Nagarkar should know. In 1977 Nagarkar wrote ‘Bedtime Stories’ a scathing retelling of four stories from the Mahabharata. The play had a chorus that was represented by a Nazi , and the perpetrators on trial were the audience themselves. The play was attacked by the RSS even as rehearsals themselves became an impossibility , to say nothing of an actual performance. But then Nagarkar’s non novelistic endeavours have always been somewhat jinxed. The famous Bombay novel ‘Ravan and Eddie’ began life as a screenplay for Dev Benegal, but was abandoned mid-way. And in this latest book Zia’s novelist brother Amanat has a run in with a couple of such fickle film producers who “keep him hanging for months on end, destroying whatever fragment of self esteem he had left”. Why does this happen , I ask him ? Maybe they are just horrid people , he replies post a thoughtful pause. Yet Nagarkar confesses he is still extremely fond of Benegal, even though the two scarcely speak.

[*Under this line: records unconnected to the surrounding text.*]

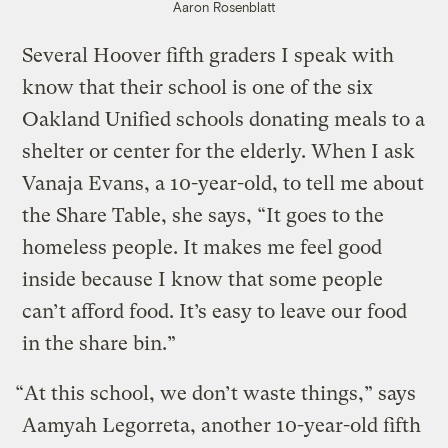
Aaron Rosenblatt
Several Hoover fifth graders I speak with
know that their school is one of the six
Oakland Unified schools donating meals to a
shelter or center for the elderly. When I ask
Vanaja Evans, a 10-year-old, to tell me about
the Share Table, she says, “It goes to the
homeless people. It makes me feel good
inside because I know that some people
can’t afford food. It’s easy to leave our food
in the share bin.”
“At this school, we don’t waste things,” says
Aamyah Legorreta, another 10-year-old fifth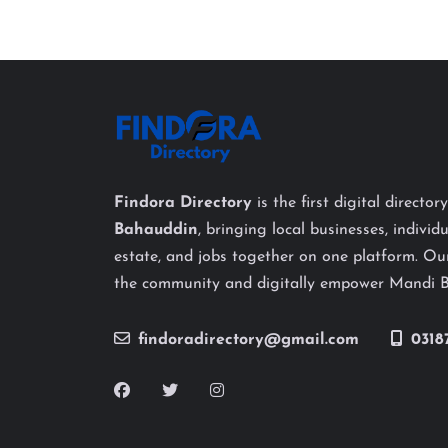
Findora Directory
is the first digital director
Bahauddin
, bringing local businesses, individu
estate, and jobs together on one platform. Our
the community and digitally empower Mandi 
findoradirectory@gmail.com
0318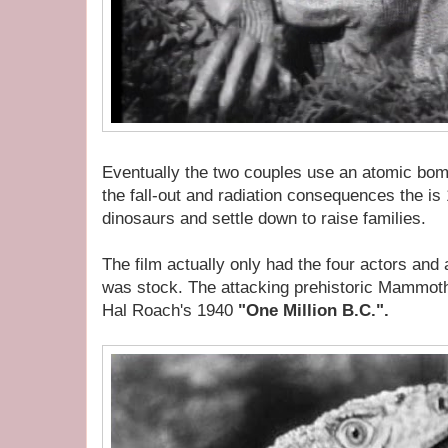
Eventually the two couples use an atomic bomb
the fall-out and radiation consequences the is 1
dinosaurs and settle down to raise families.
The film actually only had the four actors and a
was stock. The attacking prehistoric Mammoth
Hal Roach's 1940
"One Million B.C.".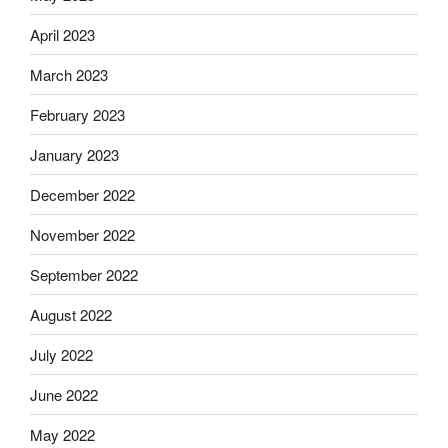
April 2023
March 2023
February 2023
January 2023
December 2022
November 2022
September 2022
August 2022
July 2022
June 2022
May 2022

Like Nagarkar and the Marathi establishment. Once hailed as a shining gem of Marathi literature, Nagarkar reveals how today he is persona non grata . It’s an episode that has been particularly painful for this Marathi writer. Right from 1991 when Nagarkar was in Chicago on a fellowship (“cleaning bathrooms “, he tells me in another delightful aside “the fellowship was so shoe string”). That’s when he made the decision to switch languages “For days I couldn’t get out of bed “, he confesses , “the move seemed a betrayal”. And yet Marathi readership with its abysmal numbers was slowly killing the writer in him. Nagarkar hadn’t written for 12 years. As he explains,“ Saat sakkam trechalis’ is called a milestone in Marathi lit… But what’s the use of a milestone if it sells only 1500 copies in 25 years?” .

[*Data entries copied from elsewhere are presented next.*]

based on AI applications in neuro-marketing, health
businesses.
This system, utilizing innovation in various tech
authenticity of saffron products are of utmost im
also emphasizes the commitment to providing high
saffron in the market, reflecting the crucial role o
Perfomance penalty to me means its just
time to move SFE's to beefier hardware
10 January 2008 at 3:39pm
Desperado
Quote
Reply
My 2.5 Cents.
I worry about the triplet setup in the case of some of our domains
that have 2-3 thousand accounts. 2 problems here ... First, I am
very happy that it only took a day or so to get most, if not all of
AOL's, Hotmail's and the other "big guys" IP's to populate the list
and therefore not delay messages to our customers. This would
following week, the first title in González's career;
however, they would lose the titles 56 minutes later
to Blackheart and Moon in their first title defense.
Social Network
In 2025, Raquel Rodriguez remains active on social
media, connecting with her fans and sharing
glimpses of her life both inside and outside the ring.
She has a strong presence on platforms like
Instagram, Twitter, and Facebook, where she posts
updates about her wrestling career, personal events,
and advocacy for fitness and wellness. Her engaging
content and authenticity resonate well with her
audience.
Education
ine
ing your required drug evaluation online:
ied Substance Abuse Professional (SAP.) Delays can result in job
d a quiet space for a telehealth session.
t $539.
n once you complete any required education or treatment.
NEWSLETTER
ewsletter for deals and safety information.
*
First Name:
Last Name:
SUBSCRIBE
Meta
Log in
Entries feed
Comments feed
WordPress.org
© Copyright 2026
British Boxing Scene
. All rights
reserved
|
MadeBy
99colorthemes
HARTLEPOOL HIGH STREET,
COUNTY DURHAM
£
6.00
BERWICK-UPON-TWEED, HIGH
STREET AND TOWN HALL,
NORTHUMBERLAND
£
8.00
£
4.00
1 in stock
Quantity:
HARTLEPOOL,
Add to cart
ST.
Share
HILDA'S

I ask him how he spent those non writing years . “We struggled to make ends meet, he confesses. Arun ( Kolatkar, the poet) and I were partners for 20 years. We wrote ad copy but then our agency closed down,. We were out of a job. We’d go around together, and we just would not get any work – me in my kurta pajama, Arun with his long hair .God knows why, he, Arun had a reputation for unreliability. Our rejection fee used to be Rs.1500 for an assignment and Rs.3000 if our work was accepted. Somehow we got by. And now after his death Arun gets all this recognition. What damn use is it ?”

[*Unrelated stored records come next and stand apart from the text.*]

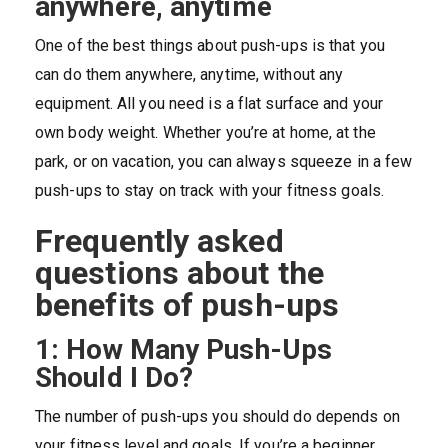
anywhere, anytime
One of the best things about push-ups is that you
can do them anywhere, anytime, without any
equipment. All you need is a flat surface and your
own body weight. Whether you’re at home, at the
park, or on vacation, you can always squeeze in a few
push-ups to stay on track with your fitness goals.
Frequently asked
questions about the
benefits of push-ups
1: How Many Push-Ups
Should I Do?
The number of push-ups you should do depends on
your fitness level and goals. If you’re a beginner,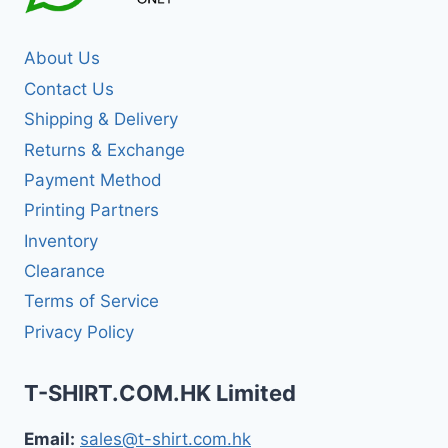
About Us
Contact Us
Shipping & Delivery
Returns & Exchange
Payment Method
Printing Partners
Inventory
Clearance
Terms of Service
Privacy Policy
T-SHIRT.COM.HK Limited
Email:
sales@t-shirt.com.hk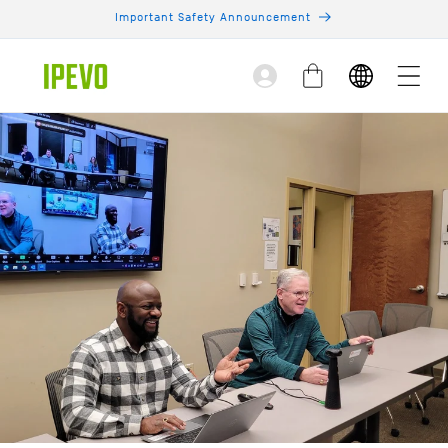
Skip to
Important Safety Announcement
content
Log
Cart
in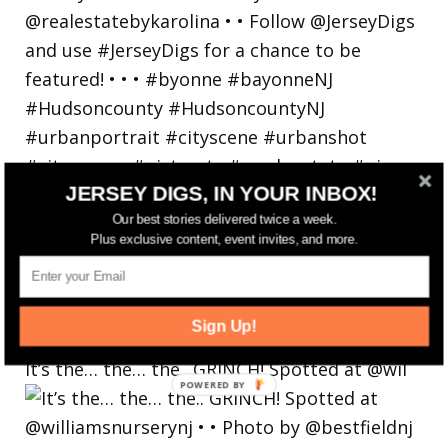
JERSEY DIGS, IN YOUR INBOX!
Our best stories delivered twice a week.
Plus exclusive content, event invites, and more.
Sign Up!
It’s the… the… the.. GRINCH! Spotted at @wil
POWERED
BY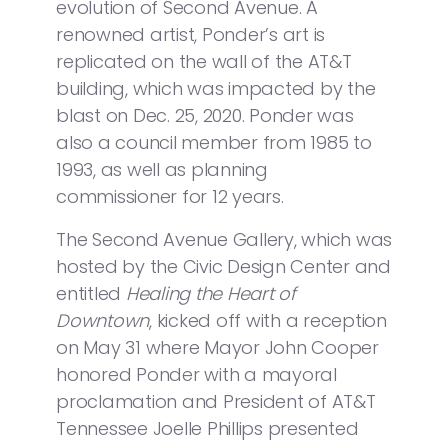
evolution of Second Avenue. A
renowned artist, Ponder’s art is
replicated on the wall of the AT&T
building, which was impacted by the
blast on Dec. 25, 2020. Ponder was
also a council member from 1985 to
1993, as well as planning
commissioner for 12 years.
The Second Avenue Gallery, which was
hosted by the Civic Design Center and
entitled
Healing the Heart of
Downtown
, kicked off with a reception
on May 31 where Mayor John Cooper
honored Ponder with a mayoral
proclamation and President of AT&T
Tennessee Joelle Phillips presented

So will this new book change all of this ? ‘God’s Little Soldier’ is contemporary. It’s come after eight years of writes and rewrites. “I struggled”, Nagarkar explains “with the character of Zia.” The first draft, 800 pages plus and handwritten, was rejected when Nagarkar realised that the rigid idealistic terrorist hero he had created could take no humour. Zia was emerging as a vastly different character from the tongue in cheek chawl boys in Ravan and Eddie. Where Ravan and Eddie coped with recognizable evils like errant fathers and school bullies with zing, Zia created his own monsters. Like keeping Ramadan to please his aunt, by pretending to eat (to satisfy his liberal Muslim parents) and then throwing up post every meal. Or by flagellating himself. All of which makes ‘God’s Little Soldier’ very dramatic. Also cinematic, as locales move from Bombay to Cambridge and then worlds away to a Trappist monastery atop a ledge of the Sierra Nevada mountains. It’s been described a book which has the ideas and events for three or four different novels, and certainly as you follow Zia through his childhood , and see him moving from Cambridge dons to gay priests to arms dealing god men, you begin to see why. Colourful, kaleidoscopic and quite the dance of life, even if it is macabre.